| 要旨トップ | 目次 | | 日本生態学会第60回全国大会 (2013年3月,静岡) 講演要旨 ESJ60 Abstract |
一般講演(ポスター発表) P1-271 (Poster presentation)
被食者にとって捕食回避のために捕食者の存在を知ることは重要であり、同種他個体からの手がかりを利用することは効果的な手段の1つである。捕食者の存在を示す手がかりは1つではなく、複数存在する場合があり、複数の手がかりを利用することでより効果的に捕食回避できる可能性がある。しかし同種他個体からの複数の手がかりを利用して捕食回避をしている例は知られていない。
ツチガエルRana rugosaは捕食者から攻撃を受けた際に、捕食回避効果のある分泌物を出し、その分泌物は特有のにおいを有している。このにおいを嗅いだ他のツチガエルは活動を抑制することが分かっている。また、捕食者から物理的な拘束を受けた場合には、特有の鳴き声(危険音)を出すことがある。

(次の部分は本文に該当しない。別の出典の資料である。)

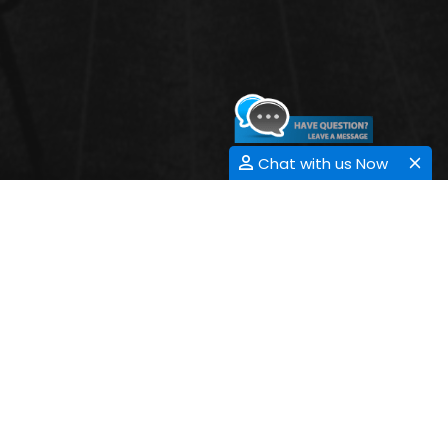
Chat with us Now
ADDICTION RESEARCH
Submit Abstract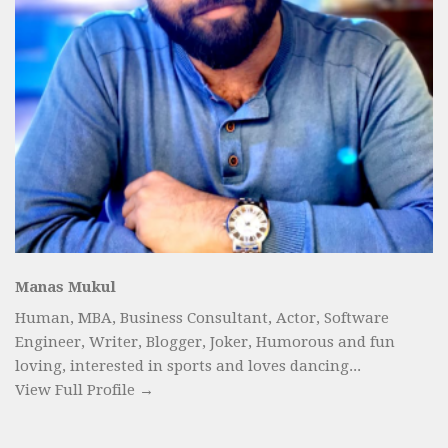
Manas Mukul
Human, MBA, Business Consultant, Actor, Software
Engineer, Writer, Blogger, Joker, Humorous and fun
loving, interested in sports and loves dancing...
View Full Profile →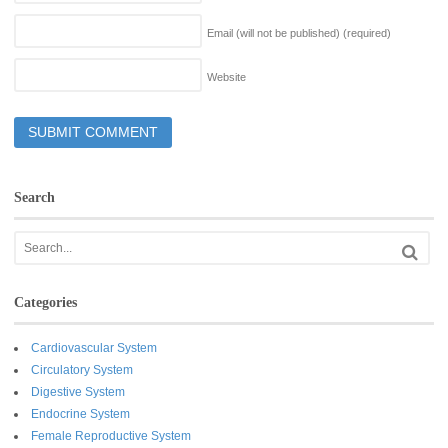
Email (will not be published)
(required)
Website
Search
Categories
Cardiovascular System
Circulatory System
Digestive System
Endocrine System
Female Reproductive System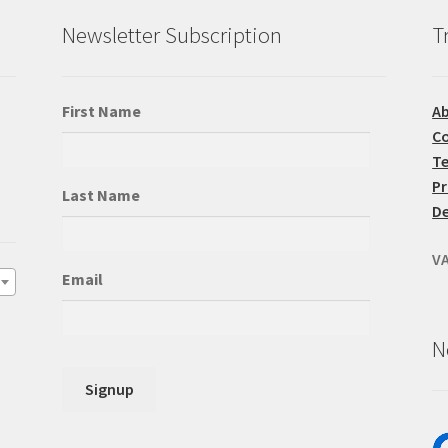
product
pr
Newsletter Subscription
T
page
pa
First Name
A
Co
Te
Pr
Last Name
De
VA
Email
N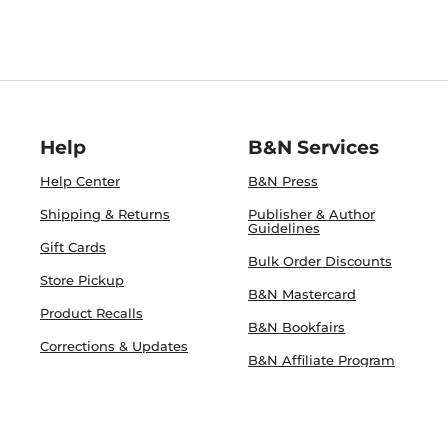
Help
B&N Services
Help Center
B&N Press
Shipping & Returns
Publisher & Author
Guidelines
Gift Cards
Bulk Order Discounts
Store Pickup
B&N Mastercard
Product Recalls
B&N Bookfairs
Corrections & Updates
B&N Affiliate Program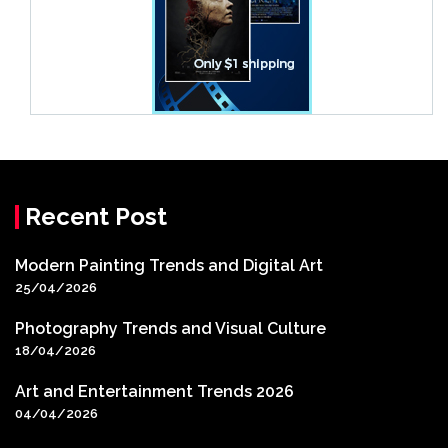
Recent Post
Modern Painting Trends and Digital Art
25/04/2026
Photography Trends and Visual Culture
18/04/2026
Art and Entertainment Trends 2026
04/04/2026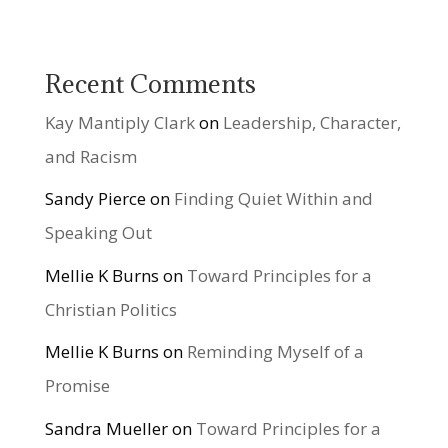
Recent Comments
Kay Mantiply Clark
on
Leadership, Character,
and Racism
Sandy Pierce
on
Finding Quiet Within and
Speaking Out
Mellie K Burns
on
Toward Principles for a
Christian Politics
Mellie K Burns
on
Reminding Myself of a
Promise
Sandra Mueller
on
Toward Principles for a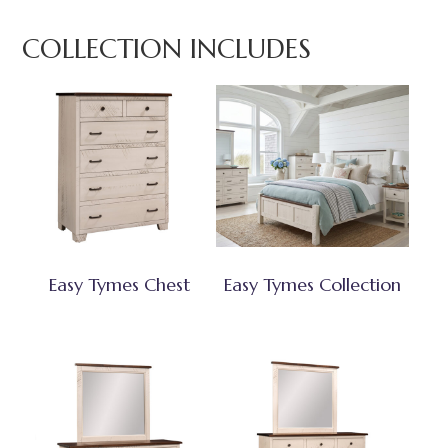
COLLECTION INCLUDES
Easy Tymes Chest
Easy Tymes Collection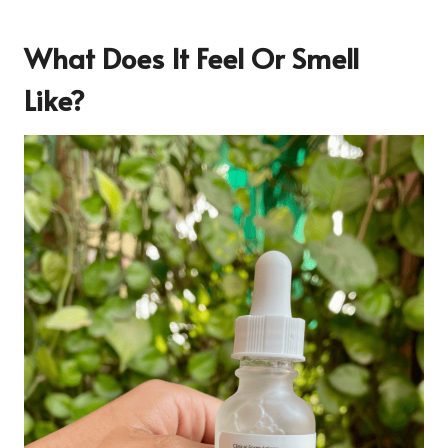
What Does It Feel Or Smell
Like?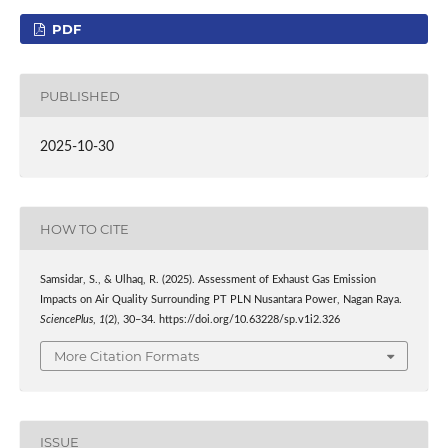
PDF
PUBLISHED
2025-10-30
HOW TO CITE
Samsidar, S., & Ulhaq, R. (2025). Assessment of Exhaust Gas Emission
Impacts on Air Quality Surrounding PT PLN Nusantara Power, Nagan Raya.
SciencePlus
,
1
(2), 30–34. https://doi.org/10.63228/sp.v1i2.326
More Citation Formats
ISSUE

ツチガエルのにおいと鳴き声は捕食者に攻撃された際に生じるため、他のツチガエルにとって、どちらも捕食者の存在を示す手がかりになりえると考えられる。また、それぞれの手がかりは捕食の危険についてツチガエルにとって異なる情報となっている可能性がある。さらに2つの手がかりが両方とも存在するときには、より切迫した危険のような、単独の手がかりとは別の情報をツチガエルに与えている可能性がある。そこで、室内実験により、(1)ツチガエルがにおいと鳴き声という2つの手がかりを利用しているのか、(2)においと鳴き声というそれぞれの手がかりに対するツチガエルの反応は同じものなのか、(3)においと鳴き声という2つの手がかりが両方ある時にはそれぞれが単独であるときと比べてツチガエルの反応はどのようなものかを、検討した。